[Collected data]
'''

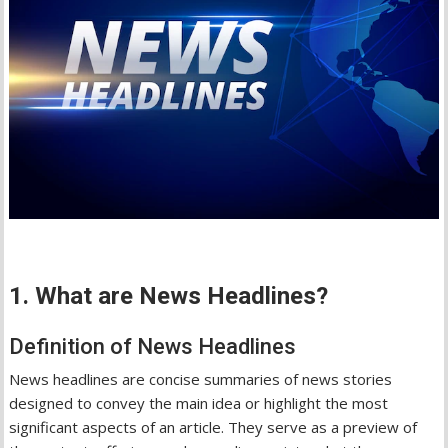
1. What are News Headlines?
Definition of News Headlines
News headlines are concise summaries of news stories
designed to convey the main idea or highlight the most
significant aspects of an article. They serve as a preview of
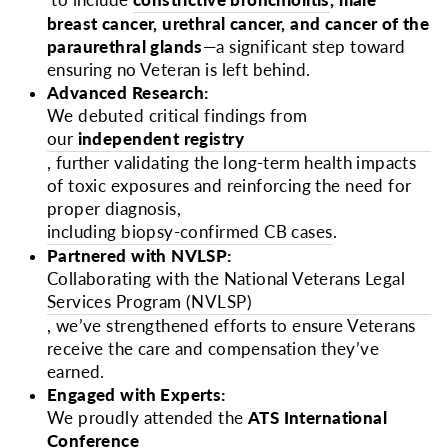
to include
constrictive bronchiolitis
,
male
breast cancer, urethral cancer, and cancer of the
paraurethral glands
—a significant step toward
ensuring no Veteran is left behind.
Advanced Research:
We debuted critical findings from
our
independent registry
, further validating the long-term health impacts
of toxic exposures and reinforcing the need for
proper diagnosis,
including biopsy-confirmed CB cases
.
Partnered with NVLSP:
Collaborating with the National Veterans Legal
Services Program (NVLSP)
, we’ve strengthened efforts to ensure Veterans
receive the care and compensation they’ve
earned.
Engaged with Experts:
We proudly attended the
ATS International
Conference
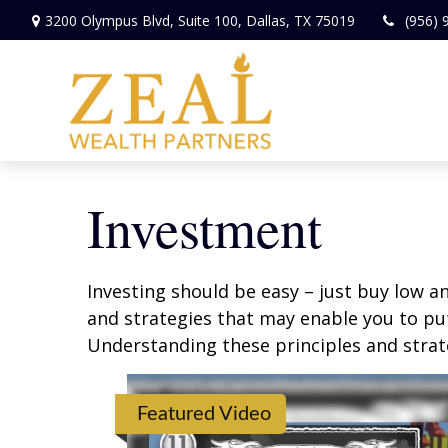
3200 Olympus Blvd,
Suite 100,
Dallas,
TX
75019
(956) 
Investment
Investing should be easy – just buy low an
and strategies that may enable you to put
Understanding these principles and strate
Featured Video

'''

### Problem description
Copy out the data verbatim, with no pictures.

### Completed task
1. What are News Headlines?
Definition of News Headlines
News headlines are concise summaries of news stories
designed to convey the main idea or highlight the most
significant aspects of an article. They serve as a preview of
to include
constrictive bronchiolitis
,
male
breast cancer, urethral cancer, and cancer of the
paraurethral glands
—a significant step toward
ensuring no Veteran is left behind.
Advanced Research:
We debuted critical findings from
our
independent registry
, further validating the long-term health impacts
of toxic exposures and reinforcing the need for
proper diagnosis,
including biopsy-confirmed CB cases
.
Partnered with NVLSP:
Collaborating with the National Veterans Legal
Services Program (NVLSP)
, we’ve strengthened efforts to ensure Veterans
receive the care and compensation they’ve
earned.
Engaged with Experts:
We proudly attended the
ATS International
Conference
3200 Olympus Blvd,
Suite 100,
Dallas,
TX
75019
(956) 
Investment
Investing should be easy – just buy low an
and strategies that may enable you to put
Understanding these principles and strate
Featured Video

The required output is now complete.